- [Data excerpts]
☆ ☆ ☆

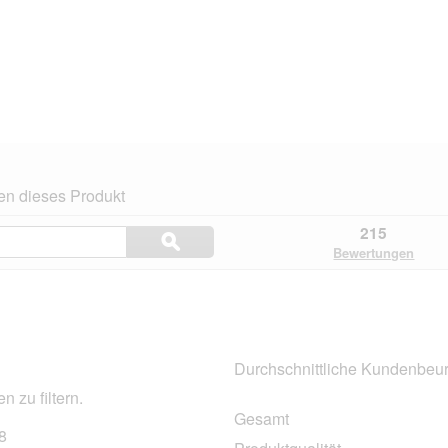
en dieses Produkt
Themen
215
ϙ
und
Suchen
Bewertungen
Bewertungen
suchen
n.
Durchschnittliche Kundenbeur
 zu filtern.
Gesamt
8
168 Bewertungen mit 5 Sternen.
Auswählen, um nach Bewertungen mit 5 Sternen zu filtern.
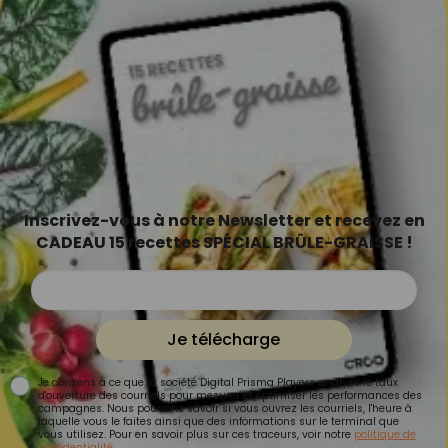
Inscrivez-vous à notre Newsletter et recevez en
CADEAU 15 recettes SPÉCIAL BRÛLE-GRAISSE !
Je télécharge
Je consens à ce que la société Digital Prisma Players analyse le taux
d'ouverture des courriels pour mesurer et optimiser les performances des
campagnes. Nous pourrons savoir si vous ouvrez les courriels, l'heure à
laquelle vous le faites ainsi que des informations sur le terminal que
vous utilisez. Pour en savoir plus sur ces traceurs, voir notre
politique de
confidentialité
.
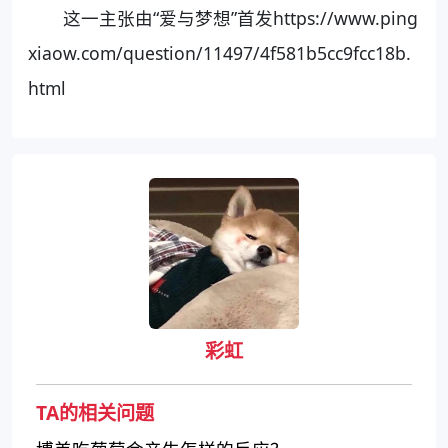
这一主张由“爱与梦想”首发https://www.ping
xiaow.com/question/11497/4f581b5cc9fcc18b.
html
彩虹
TA的相关问题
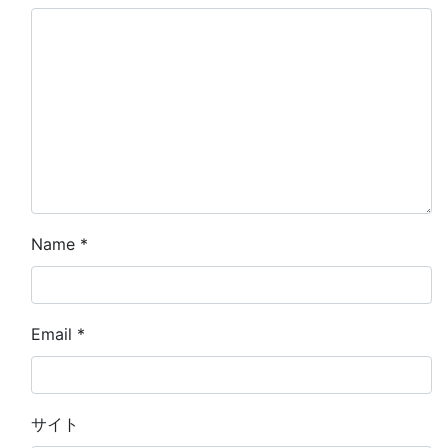
Name
*
Email
*
サイト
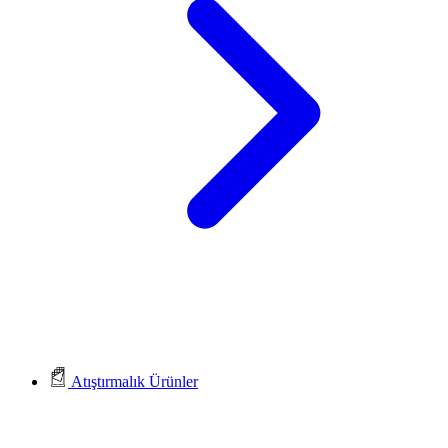
Atıştırmalık Ürünler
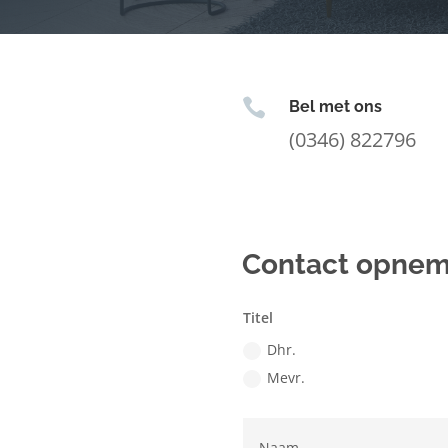

Bel met ons
(0346) 822796
Contact opne
Titel
Dhr.
Mevr.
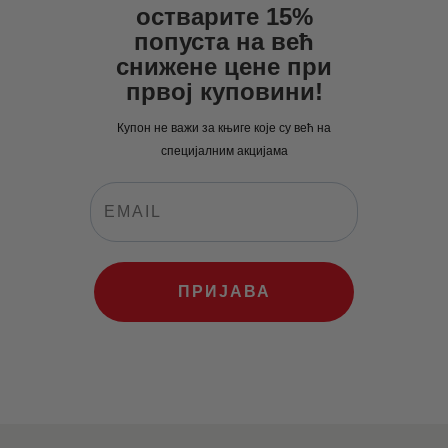
0
рсд.
0
рсд.
остварите 15%
рсд.
попуста на већ
рсд.
снижене цене при
првој куповини!
Купон не важи за књиге које су већ на
специјалним акцијама
ПРИЈАВА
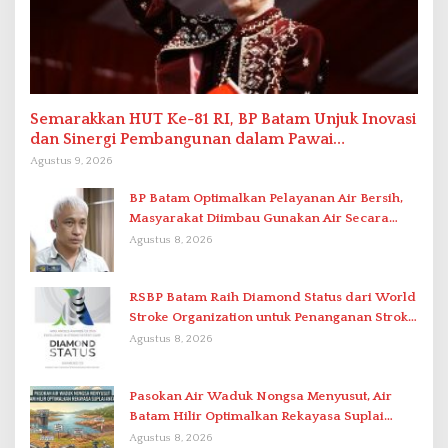
Semarakkan HUT Ke-81 RI, BP Batam Unjuk Inovasi
dan Sinergi Pembangunan dalam Pawai
Pembangunan
Agustus 9, 2026
BP Batam Optimalkan Pelayanan Air Bersih,
Masyarakat Diimbau Gunakan Air Secara
Bijak
Agustus 8, 2026
RSBP Batam Raih Diamond Status dari World
Stroke Organization untuk Penanganan Stroke
Berstandar Internasional
Agustus 8, 2026
Pasokan Air Waduk Nongsa Menyusut, Air
Batam Hilir Optimalkan Rekayasa Suplai
Antar-IPAM
Agustus 8, 2026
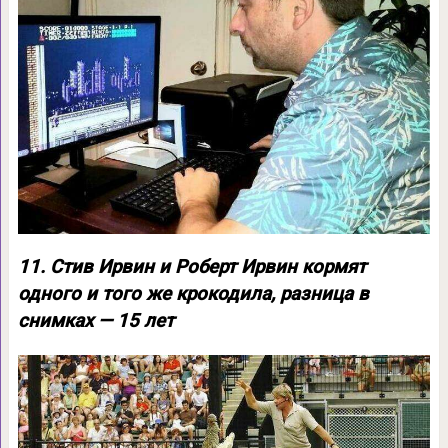
11. Стив Ирвин и Роберт Ирвин кормят
одного и того же крокодила, разница в
снимках — 15 лет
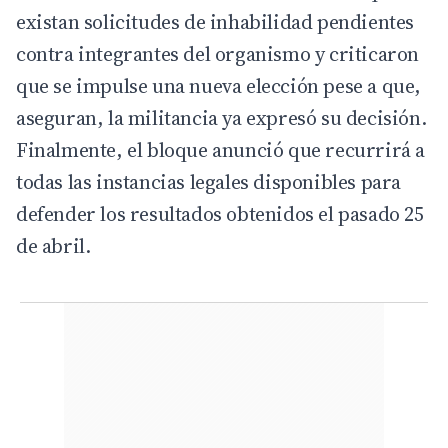
existan solicitudes de inhabilidad pendientes
contra integrantes del organismo y criticaron
que se impulse una nueva elección pese a que,
aseguran, la militancia ya expresó su decisión.
Finalmente, el bloque anunció que recurrirá a
todas las instancias legales disponibles para
defender los resultados obtenidos el pasado 25
de abril.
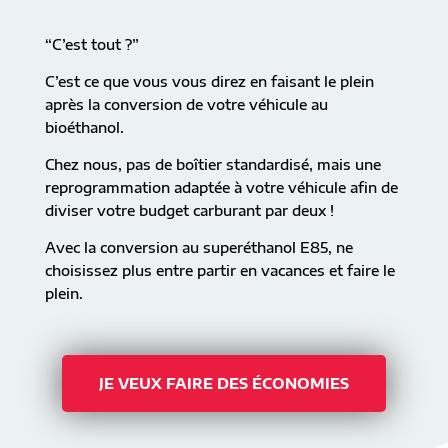
“C’est tout ?”
C’est ce que vous vous direz en faisant le plein
après la conversion de votre véhicule au
bioéthanol.
Chez nous, pas de boîtier standardisé, mais une
reprogrammation adaptée à votre véhicule afin de
diviser votre budget carburant par deux !
Avec la conversion au superéthanol E85, ne
choisissez plus entre partir en vacances et faire le
plein.
JE VEUX FAIRE DES ÉCONOMIES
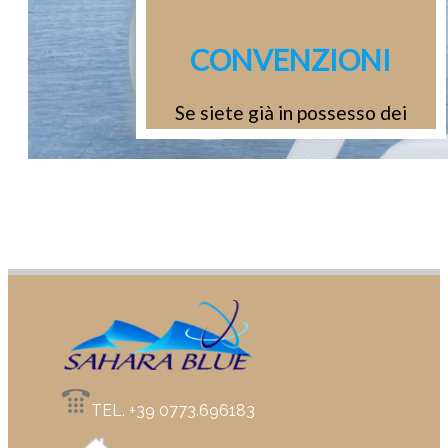
regalo!
CONVENZIONI
Se siete già in possesso dei
dati,
effettuate l'accesso e
potrete visualizzare
le offerte a voi dedicate
TEL. +39 0773.696183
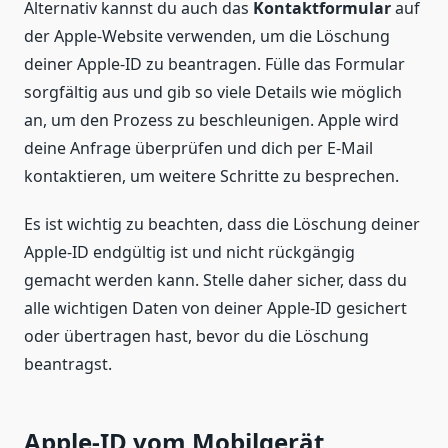
Alternativ kannst du auch das
Kontaktformular
auf
der Apple-Website verwenden, um die Löschung
deiner Apple-ID zu beantragen. Fülle das Formular
sorgfältig aus und gib so viele Details wie möglich
an, um den Prozess zu beschleunigen. Apple wird
deine Anfrage überprüfen und dich per E-Mail
kontaktieren, um weitere Schritte zu besprechen.
Es ist wichtig zu beachten, dass die Löschung deiner
Apple-ID endgültig ist und nicht rückgängig
gemacht werden kann. Stelle daher sicher, dass du
alle wichtigen Daten von deiner Apple-ID gesichert
oder übertragen hast, bevor du die Löschung
beantragst.
Apple-ID vom Mobilgerät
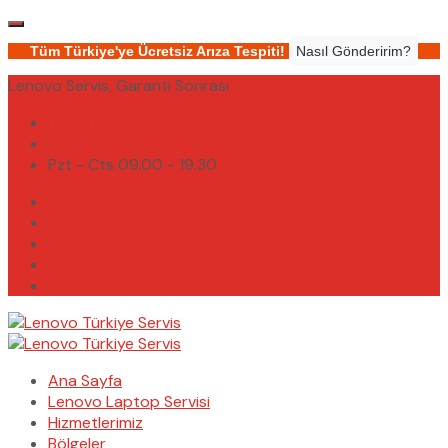
Tüm Türkiye'ye Ücretsiz Arıza Tespiti!
Nasıl Gönderirim?
Lenovo Servis, Garanti Sonrası
(0232) 450 02 02
destek@lenovoturkiyeservis.com
Pzt - Cts 09.00 - 19.30
Ana Sayfa
Lenovo Laptop Servisi
Hizmetlerimiz
Bölgeler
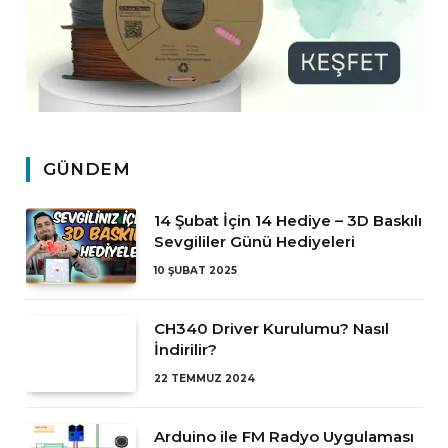
GÜNDEM
14 Şubat İçin 14 Hediye – 3D Baskılı
Sevgililer Günü Hediyeleri
10 ŞUBAT 2025
CH340 Driver Kurulumu? Nasıl
İndirilir?
22 TEMMUZ 2024
Arduino ile FM Radyo Uygulaması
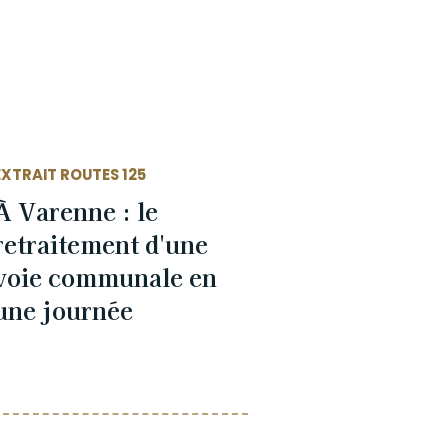
EXTRAIT ROUTES 125
À Varenne : le
retraitement d'une
voie communale en
une journée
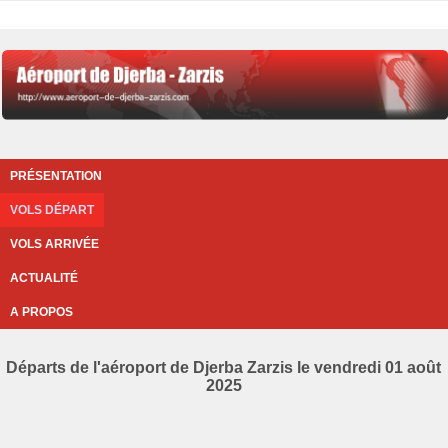
PRÉSENTATION
VOLS DÉPART
VOLS ARRIVÉE
ACTUALITÉ
A PROPOS
Départs de l'aéroport de Djerba Zarzis le vendredi 01 août
2025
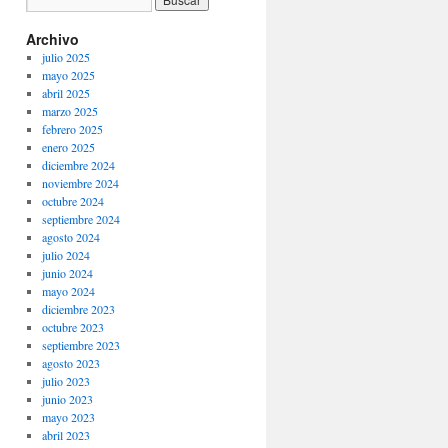
Archivo
julio 2025
mayo 2025
abril 2025
marzo 2025
febrero 2025
enero 2025
diciembre 2024
noviembre 2024
octubre 2024
septiembre 2024
agosto 2024
julio 2024
junio 2024
mayo 2024
diciembre 2023
octubre 2023
septiembre 2023
agosto 2023
julio 2023
junio 2023
mayo 2023
abril 2023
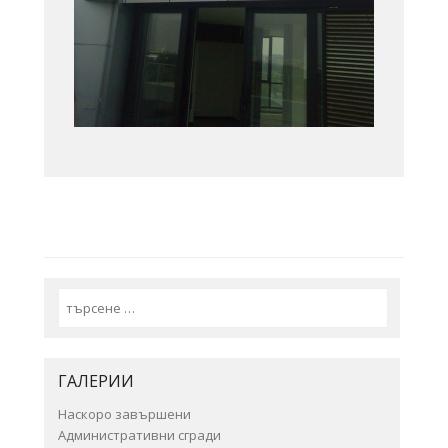
Search
ГАЛЕРИИ
Наскоро завършени
Административни сгради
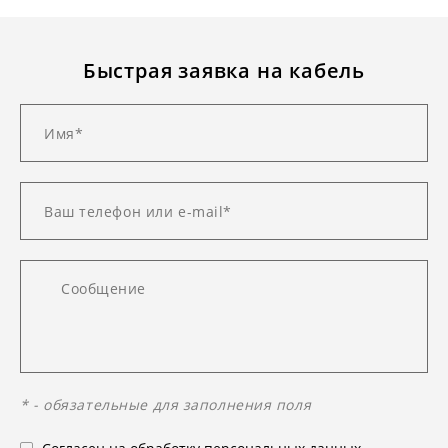
Быстрая заявка на кабель
* - обязательные для заполнения поля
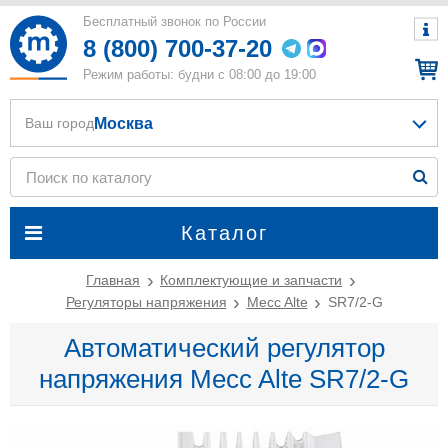
Бесплатный звонок по России
8 (800) 700-37-20
Режим работы: будни с 08:00 до 19:00
Москва
Ваш город
Каталог
Главная
Комплектующие и запчасти
Регуляторы напряжения
Mecc Alte
SR7/2-G
Автоматический регулятор
напряжения Mecc Alte SR7/2-G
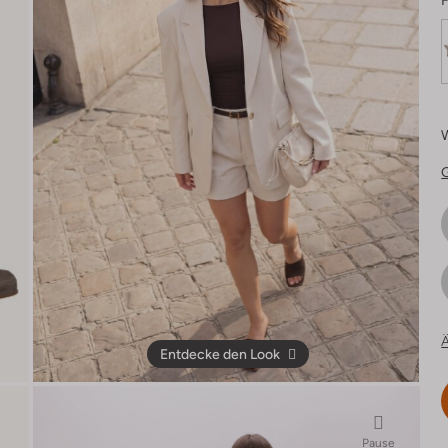
F
Ä
Entdecke den Look
Pause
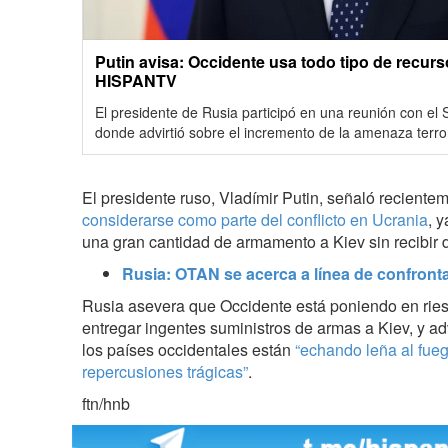
Putin avisa: Occidente usa todo tipo de recur
HISPANTV
El presidente de Rusia participó en una reunión con el 
donde advirtió sobre el incremento de la amenaza terror
El presidente ruso, Vladímir Putin, señaló reciente
considerarse como parte del conflicto en Ucrania
, 
una gran cantidad de armamento a Kiev sin recibir 
Rusia: OTAN se acerca a línea de confrontac
Rusia asevera que Occidente está poniendo en ries
entregar ingentes suministros de armas a Kiev, y ad
los países occidentales están
“echando leña al fuego
repercusiones trágicas”
.
ftn/hnb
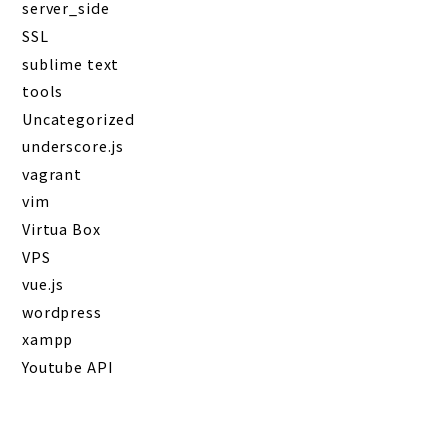
server_side
SSL
sublime text
tools
Uncategorized
underscore.js
vagrant
vim
Virtua Box
VPS
vue.js
wordpress
xampp
Youtube API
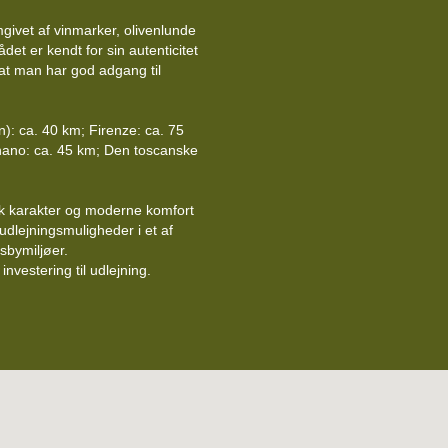
omgivet af vinmarker, olivenlunde
et er kendt for sin autenticitet
at man har god adgang til
vn): ca. 40 km; Firenze: ca. 75
nano: ca. 45 km; Den toscanske
sk karakter og moderne komfort
udlejningsmuligheder i et af
sbymiljøer.
investering til udlejning.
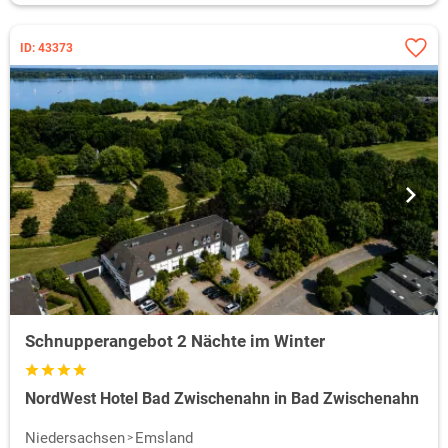
ID: 43373
Schnupperangebot 2 Nächte im Winter
NordWest Hotel Bad Zwischenahn in Bad Zwischenahn
Niedersachsen
Emsland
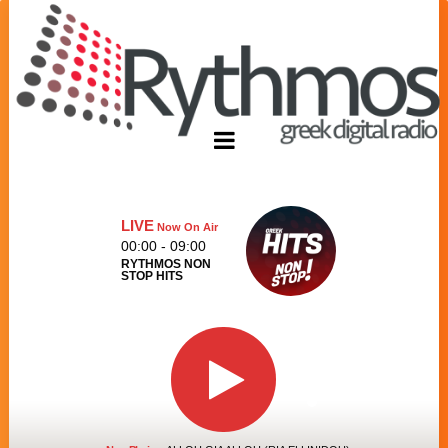
LIVE
Now On Air
00:00 - 09:00
RYTHMOS NON
STOP HITS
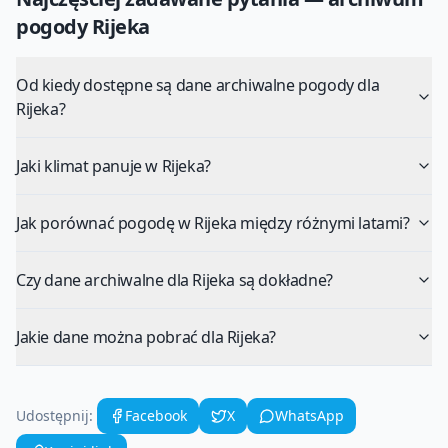
pogody
Rijeka
Od kiedy dostępne są dane archiwalne pogody dla
Rijeka?
Jaki klimat panuje w Rijeka?
Jak porównać pogodę w Rijeka między różnymi latami?
Czy dane archiwalne dla Rijeka są dokładne?
Jakie dane można pobrać dla Rijeka?
Udostępnij:
Facebook
X
WhatsApp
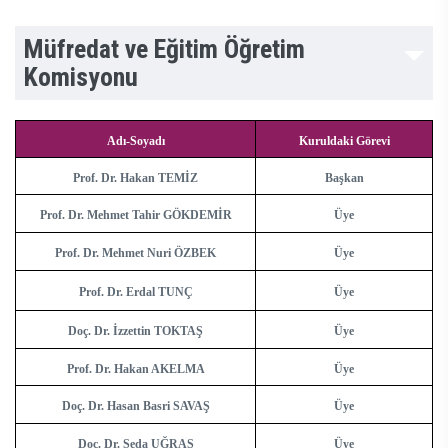
Müfredat ve Eğitim Öğretim
Komisyonu
Adı-Soyadı
Kuruldaki Görevi
Prof. Dr. Hakan TEMİZ
Başkan
Prof. Dr. Mehmet Tahir GÖKDEMİR
Üye
Prof. Dr. Mehmet Nuri ÖZBEK
Üye
Prof. Dr. Erdal TUNÇ
Üye
Doç. Dr. İzzettin TOKTAŞ
Üye
Prof. Dr. Hakan AKELMA
Üye
Doç. Dr. Hasan Basri SAVAŞ
Üye
Doç. Dr. Seda UĞRAŞ
Üye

☆ ☆ ☆

- [REQUIREMENT]
For every line of the data above that contains "presidente", copy that line.

- [EXERCISE SOLUTION]
El presidente de Rusia participó en una reunión con el 
El presidente ruso, Vladímir Putin, señaló reciente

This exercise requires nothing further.